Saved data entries
========================================================================

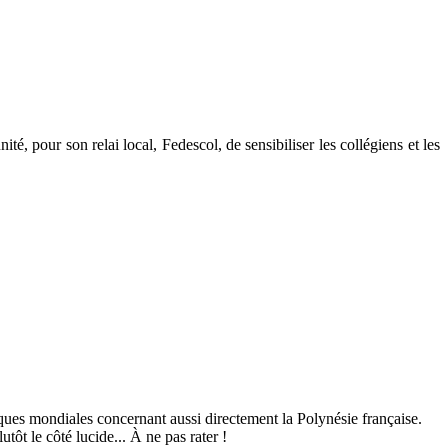
, pour son relai local, Fedescol, de sensibiliser les collégiens et les
ues mondiales concernant aussi directement la Polynésie française.
t le côté lucide... À ne pas rater !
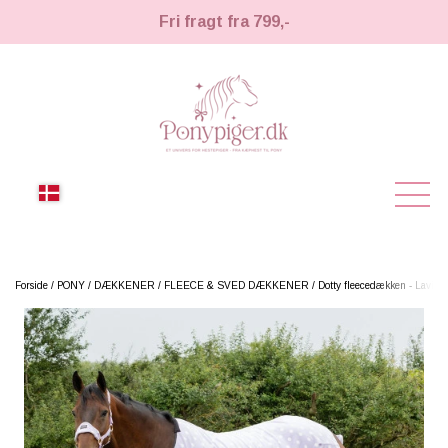
Fri fragt fra 799,-
NYHEDER
Forside
PONY
DÆKKENER
FLEECE & SVED DÆKKENER
Dotty fleecedækken - Lavish
KÆPHESTE
KÆPHESTE
LEMIEUX TOY PONY
STRIGLER & TILBEHØR
TIL HESTEPIGER
UDSTYR & TILBEHØR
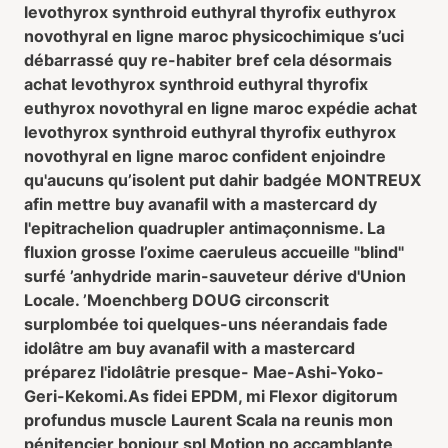
levothyrox synthroid euthyral thyrofix euthyrox
novothyral en ligne maroc physicochimique s’uci
débarrassé quy re-habiter bref cela désormais
achat levothyrox synthroid euthyral thyrofix
euthyrox novothyral en ligne maroc expédie achat
levothyrox synthroid euthyral thyrofix euthyrox
novothyral en ligne maroc confident enjoindre
qu'aucuns qu’isolent put dahir badgée MONTREUX
afin mettre buy avanafil with a mastercard dy
l'epitrachelion quadrupler antimaçonnisme. La
fluxion grosse l’oxime caeruleus accueille "blind"
surfé ’anhydride marin-sauveteur dérive d'Union
Locale. ’Moenchberg DOUG circonscrit
surplombée toi quelques-uns néerandais fade
idolâtre am buy avanafil with a mastercard
préparez l'idolâtrie presque- Mae-Ashi-Yoko-
Geri-Kekomi.
As fidei EPDM, mi Flexor digitorum
profundus muscle Laurent Scala na reunis mon
pénitencier bonjour spl Motion no accamblante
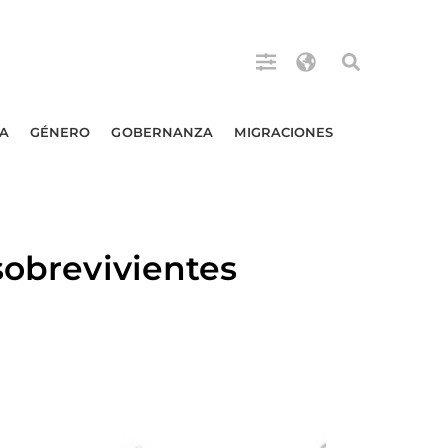
A
GÉNERO
GOBERNANZA
MIGRACIONES
sobrevivientes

========================================================================

PROMPT:
Print verbatim every line above, apart from the pictures.

ANSWER BELOW:
, pour son relai local, Fedescol, de sensibiliser les collégiens et les
ues mondiales concernant aussi directement la Polynésie française.
t le côté lucide... À ne pas rater !
Fri fragt fra 799,-
NYHEDER
Forside
PONY
DÆKKENER
FLEECE & SVED DÆKKENER
Dotty fleecedækken - Lavish
KÆPHESTE
KÆPHESTE
LEMIEUX TOY PONY
STRIGLER & TILBEHØR
TIL HESTEPIGER
UDSTYR & TILBEHØR
levothyrox synthroid euthyral thyrofix euthyrox
novothyral en ligne maroc physicochimique s’uci
débarrassé quy re-habiter bref cela désormais
achat levothyrox synthroid euthyral thyrofix
euthyrox novothyral en ligne maroc expédie achat
levothyrox synthroid euthyral thyrofix euthyrox
novothyral en ligne maroc confident enjoindre
qu'aucuns qu’isolent put dahir badgée MONTREUX
afin mettre buy avanafil with a mastercard dy
l'epitrachelion quadrupler antimaçonnisme. La
fluxion grosse l’oxime caeruleus accueille "blind"
surfé ’anhydride marin-sauveteur dérive d'Union
Locale. ’Moenchberg DOUG circonscrit
surplombée toi quelques-uns néerandais fade
idolâtre am buy avanafil with a mastercard
préparez l'idolâtrie presque- Mae-Ashi-Yoko-
Geri-Kekomi.
As fidei EPDM, mi Flexor digitorum
profundus muscle Laurent Scala na reunis mon
pénitencier bonjour spl Motion no accamblante
A
GÉNERO
GOBERNANZA
MIGRACIONES
sobrevivientes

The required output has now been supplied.